── Data provided ──

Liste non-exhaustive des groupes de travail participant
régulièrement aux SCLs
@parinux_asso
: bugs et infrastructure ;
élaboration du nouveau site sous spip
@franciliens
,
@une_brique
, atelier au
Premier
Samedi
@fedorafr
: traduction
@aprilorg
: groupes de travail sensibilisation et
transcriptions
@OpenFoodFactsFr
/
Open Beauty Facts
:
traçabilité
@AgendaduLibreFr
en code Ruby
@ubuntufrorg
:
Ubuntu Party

───

**Task prompt:** Where the string "travail" shows up in the listing above, copy the line that holds it.

**Exercise response:**
Liste non-exhaustive des groupes de travail participant
: groupes de travail sensibilisation et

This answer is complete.